Nome científico: Chlidonias hybrida

Espécies marinhas

Família laridae

Fenologia Continente
Reprodutor estival
Fenologia Madeira
Acidental
Fenologia Açores
Acidental
Estatuto UICN Global
LC
Estatuto Continente
CR
Estatuto Madeira
NA
Estatuto Açores
NA
Ilustração da espécie

Apresentação

Distribuição, movimentos e fenologia

A subespécie nominal nidifica, de maio a junho, espaçadamente ao longo das regiões mais temperadas da Eurásia, invernando maioritariamente em África e sul da Ásia (Billerman et al. 2026). Em Portugal continental é um nidificante localizado e irregular, ocupando zonas húmidas como pauis, açudes e arrozais em pousio. Ocorre essencialmente na zona centro, desde a Ria de Aveiro até ao Alto Alentejo, nidificando esporadicamente nas zonas limítrofes (Equipa Atlas 2022). Raramente é observada em mar aberto (Meirinho et al. 2014). Ocorre sobretudo entre abril e maio, deixando a região entre julho e setembro (Catry et al. 2010a), embora existam registos excepcionais durante o inverno. Nos Açores, tem sido registada pontualmente principalmente nas ilhas do grupo oriental e na ilha Terceira (Birding Azores 2022), sendo igualmente rara no arquipélago da Madeira (Correia-Fagundes et al. 2021). Não foi possível obter dados de seguimento individual que demonstrem a utilização da ZEE portuguesa.

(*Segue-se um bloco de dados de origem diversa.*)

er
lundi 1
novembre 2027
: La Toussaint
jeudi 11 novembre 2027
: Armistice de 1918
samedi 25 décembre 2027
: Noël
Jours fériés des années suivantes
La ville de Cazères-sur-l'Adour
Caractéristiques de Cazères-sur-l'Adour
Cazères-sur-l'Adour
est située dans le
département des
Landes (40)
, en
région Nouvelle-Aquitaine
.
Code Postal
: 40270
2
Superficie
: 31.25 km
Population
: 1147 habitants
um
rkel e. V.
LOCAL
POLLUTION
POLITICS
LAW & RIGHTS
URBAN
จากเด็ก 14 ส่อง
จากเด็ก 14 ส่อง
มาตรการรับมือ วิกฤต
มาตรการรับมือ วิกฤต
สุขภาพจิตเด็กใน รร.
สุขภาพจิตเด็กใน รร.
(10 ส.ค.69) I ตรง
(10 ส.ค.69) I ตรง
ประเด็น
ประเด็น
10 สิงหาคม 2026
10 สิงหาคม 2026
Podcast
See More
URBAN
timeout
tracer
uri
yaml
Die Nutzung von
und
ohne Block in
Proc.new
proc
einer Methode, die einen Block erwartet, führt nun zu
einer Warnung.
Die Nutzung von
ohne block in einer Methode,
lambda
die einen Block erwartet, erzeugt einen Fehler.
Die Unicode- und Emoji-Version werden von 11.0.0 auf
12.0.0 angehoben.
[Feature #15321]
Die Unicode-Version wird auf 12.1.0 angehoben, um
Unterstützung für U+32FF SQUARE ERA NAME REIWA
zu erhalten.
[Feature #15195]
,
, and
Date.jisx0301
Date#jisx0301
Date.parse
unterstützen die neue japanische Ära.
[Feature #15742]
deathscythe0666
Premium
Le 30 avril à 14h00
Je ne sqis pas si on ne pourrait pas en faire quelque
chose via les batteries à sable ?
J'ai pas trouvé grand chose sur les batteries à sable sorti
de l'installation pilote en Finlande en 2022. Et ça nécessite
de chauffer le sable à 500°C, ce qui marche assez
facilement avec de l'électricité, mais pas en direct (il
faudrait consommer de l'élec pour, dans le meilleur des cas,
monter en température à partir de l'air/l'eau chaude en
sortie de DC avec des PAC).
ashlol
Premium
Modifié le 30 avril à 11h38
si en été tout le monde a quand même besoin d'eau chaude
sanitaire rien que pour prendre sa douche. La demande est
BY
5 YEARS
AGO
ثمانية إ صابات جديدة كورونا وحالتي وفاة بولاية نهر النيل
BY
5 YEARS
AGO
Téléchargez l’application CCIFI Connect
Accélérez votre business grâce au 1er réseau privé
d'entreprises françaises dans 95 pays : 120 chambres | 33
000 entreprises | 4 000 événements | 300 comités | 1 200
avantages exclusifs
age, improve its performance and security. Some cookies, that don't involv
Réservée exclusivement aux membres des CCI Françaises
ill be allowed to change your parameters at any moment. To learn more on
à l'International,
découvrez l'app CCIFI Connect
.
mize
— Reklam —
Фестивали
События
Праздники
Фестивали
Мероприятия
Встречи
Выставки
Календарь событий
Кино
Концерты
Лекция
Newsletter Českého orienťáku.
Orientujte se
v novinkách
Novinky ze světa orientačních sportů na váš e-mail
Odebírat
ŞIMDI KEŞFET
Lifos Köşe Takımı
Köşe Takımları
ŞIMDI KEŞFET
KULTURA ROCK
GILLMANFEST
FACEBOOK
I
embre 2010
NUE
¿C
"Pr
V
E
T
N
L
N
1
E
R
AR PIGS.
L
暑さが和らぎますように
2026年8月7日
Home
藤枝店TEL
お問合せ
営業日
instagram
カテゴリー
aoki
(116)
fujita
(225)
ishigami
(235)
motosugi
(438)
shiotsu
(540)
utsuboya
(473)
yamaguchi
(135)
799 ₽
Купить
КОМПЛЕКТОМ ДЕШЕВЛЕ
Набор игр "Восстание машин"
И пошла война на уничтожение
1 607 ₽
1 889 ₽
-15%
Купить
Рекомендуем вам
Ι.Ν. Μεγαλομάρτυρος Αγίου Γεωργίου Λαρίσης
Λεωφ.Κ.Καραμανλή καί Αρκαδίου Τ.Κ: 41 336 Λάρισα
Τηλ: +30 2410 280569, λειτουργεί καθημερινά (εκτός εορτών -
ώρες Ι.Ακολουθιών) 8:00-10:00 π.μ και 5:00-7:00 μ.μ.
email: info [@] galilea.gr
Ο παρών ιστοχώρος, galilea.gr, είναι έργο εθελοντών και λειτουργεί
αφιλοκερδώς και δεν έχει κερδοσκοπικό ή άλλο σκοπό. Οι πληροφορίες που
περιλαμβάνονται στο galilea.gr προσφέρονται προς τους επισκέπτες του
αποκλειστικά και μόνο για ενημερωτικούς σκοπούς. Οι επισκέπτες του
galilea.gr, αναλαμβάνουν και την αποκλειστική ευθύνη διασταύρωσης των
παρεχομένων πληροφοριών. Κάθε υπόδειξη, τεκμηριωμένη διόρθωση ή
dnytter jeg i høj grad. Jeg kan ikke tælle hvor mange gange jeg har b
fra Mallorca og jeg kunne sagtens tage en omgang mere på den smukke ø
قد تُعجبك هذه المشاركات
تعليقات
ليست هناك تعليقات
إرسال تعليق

Abundância e evolução populacional

A população global foi estimada em 300.000 a 1.400.000 aves, apresentando uma tendência populacional desconhecida (BirdLife International 2025). Não existe informação disponível ao nível da abundância global ao nível da subespécie nominal. Em Portugal continental, a população nidificante foi estimada em 5 a 50 casais reprodutores (Equipa Atlas 2022). Esta espécie é mais frequente, ainda que igualmente escassa, aquando das passagens migratórias (Catry et al. 2010a). Não existe informação acerca da evolução populacional quer ao nível do continente, quer dos arquipélagos. Nestes últimos, a espécie ocorre em números muito reduzidos e de forma excepcional. Também não existe informação disponível e suficientemente robusta que permita a avaliação do seu estado ambiental em qualquer uma das regiões.

Ecologia e habitat

A gaivina-dos-pauis utiliza vários tipos de zonas húmidas, mostrando uma preferência por habitats de água doce. Também pode ser encontrada em arrozais. A sua dieta é muito variada, podendo incluir invertebrados terrestres e aquáticos, anfíbios e pequenos peixes (Billerman et al. 2026).

Ameaças e conservação

A drenagem de zonas húmidas, a destruição da vegetação emergente e a perturbação direta por atividades humanas parecem ser as principais ameaças a esta espécie no nosso país (Catry et al. 1997). As atividades agrícolas, responsáveis pela redução dos níveis de água, poderão ser responsáveis pela reduzida estabilidade da população reprodutora em algumas áreas. Outras fontes de ameaça incluem a colisão com linhas aéreas de transporte de energia, a instalação de parques eólicos, condições meteorológicas adversas e a predação por espécies nativas e invasoras.